The Kenyan government's free antiretroviral (ARV) programme has reached more than 160,000 people in need of the life-prolonging therapy, but experts say unless this momentum is accompanied by an equally aggressive treatment literacy campaign, widespread drug resistance could result.

"The ARV programme has not been well-matched with [a] crucial treatment literacy campaign," said Ken Odumbe, ActionAid Kenya's HIV coordinator for Western and Nyanza provinces, which have been hit hard by the pandemic. "The situation is more critical in western Kenya, where the poverty index is 65 percent, which has triggered high levels of non-adherence to treatment because of poor nutrition and access to correct information."

The antiretroviral therapy programme officer in the Ministry of Health, Dr Lyndon Marani, told IRIN/PlusNews that about two percent of the estimated 160,000 people on free ARVs had developed resistance and although these numbers were relatively low, the threat of large-scale drug resistance was "real and scary".

Odumbe said treatment literacy was not only low among patients, but also among health workers. "Resistance is building up because staff in most hospitals in the country show evidence of low treatment literacy."

A survey in 2005 by the Population Council an international nonprofit organisation working to improve reproductive health, found that only 33 percent of doctors had been trained in HIV care and management; doctors, clinical officers and nurses, on average, had read only four of the eight national HIV/AIDS guidelines that are required reading.

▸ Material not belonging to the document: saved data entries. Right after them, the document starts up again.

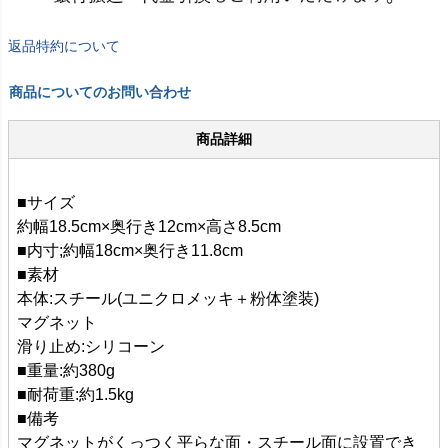
返品特約について
商品についてのお問い合わせ
商品詳細
■サイズ
約幅18.5cm×奥行き12cm×高さ8.5cm
■内寸;約幅18cm×奥行き11.8cm
■素材
本体:スチール(ユニクロメッキ＋粉体塗装)
マグネット
滑り止め:シリコーン
■重量:約380g
■耐荷重:約1.5kg
■備考
マグネットがくっつく平らな面・スチール面に設置でき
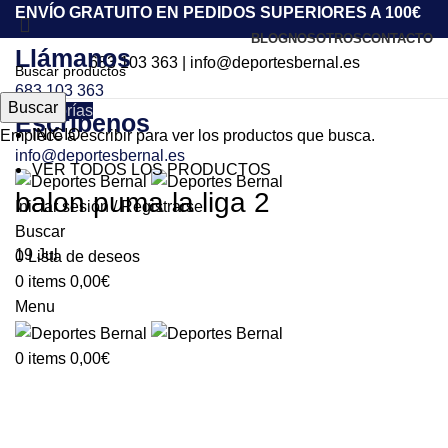
ENVÍO GRATUITO EN PEDIDOS SUPERIORES A 100€
BLOG
NOSOTROS
CONTACTO
Llámanos
683 103 363
|
info@deportesbernal.es
683 103 363
Buscar
Categorías
Escríbenos
INICIO
Empiece a escribir para ver los productos que busca.
info@deportesbernal.es
VER TODOS LOS PRODUCTOS
balon puma la liga 2
Iniciar sesión / Registrarse
Buscar
19
Jul
0
Lista de deseos
0
items
0,00
€
Menu
0
items
0,00
€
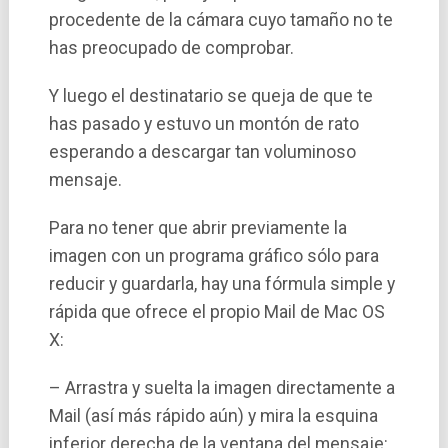
procedente de la cámara cuyo tamaño no te
has preocupado de comprobar.
Y luego el destinatario se queja de que te
has pasado y estuvo un montón de rato
esperando a descargar tan voluminoso
mensaje.
Para no tener que abrir previamente la
imagen con un programa gráfico sólo para
reducir y guardarla, hay una fórmula simple y
rápida que ofrece el propio Mail de Mac OS
X:
– Arrastra y suelta la imagen directamente a
Mail (así­ más rápido aún) y mira la esquina
inferior derecha de la ventana del mensaje:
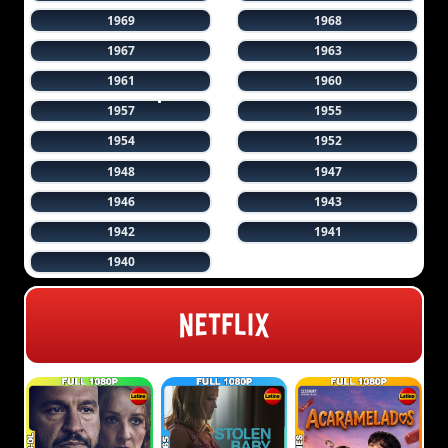
1969
1968
1967
1963
1961
1960
1957
1955
1954
1952
1948
1947
1946
1943
1942
1941
1940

Resistance to nevirapine, an ARV administered to HIV-positive pregnant women to prevent transmission of the virus to their unborn babies, had already been detected, Odumbe said, and many women failed to respond to treatment after they developed resistance to nevirapine.

"The problem may not be serious at the moment, but the threat is real," said Marita Barasa, a senior counsellor at Women Fighting AIDS in Kenya, a local non-governmental organisation. "We are concerned about the competence of the available manpower to cope with drug resistance."

Ineffective testing mechanisms

Barasa also faulted the criteria used to determine when a patient should be put on ARVs, saying this hampered effective management of HIV.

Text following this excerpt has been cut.